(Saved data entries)
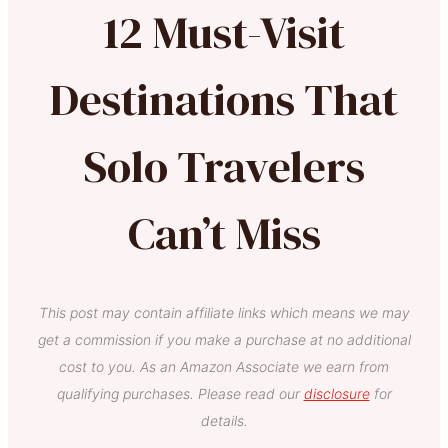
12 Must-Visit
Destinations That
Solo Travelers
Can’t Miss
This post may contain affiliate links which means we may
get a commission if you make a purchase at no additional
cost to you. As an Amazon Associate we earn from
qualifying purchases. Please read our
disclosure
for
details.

==

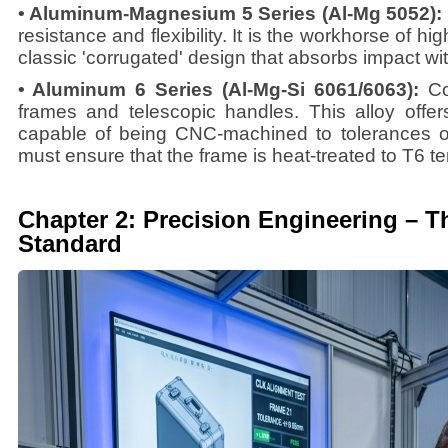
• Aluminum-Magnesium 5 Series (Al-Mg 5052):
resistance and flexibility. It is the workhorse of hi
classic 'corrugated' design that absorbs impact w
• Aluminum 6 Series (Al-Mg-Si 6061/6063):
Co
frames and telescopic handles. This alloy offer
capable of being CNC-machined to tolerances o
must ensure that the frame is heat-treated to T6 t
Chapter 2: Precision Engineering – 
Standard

- **To do**: Tell how many lines of the data above hold the string "Aluminum". Give only the number.

- **Final answer**: 2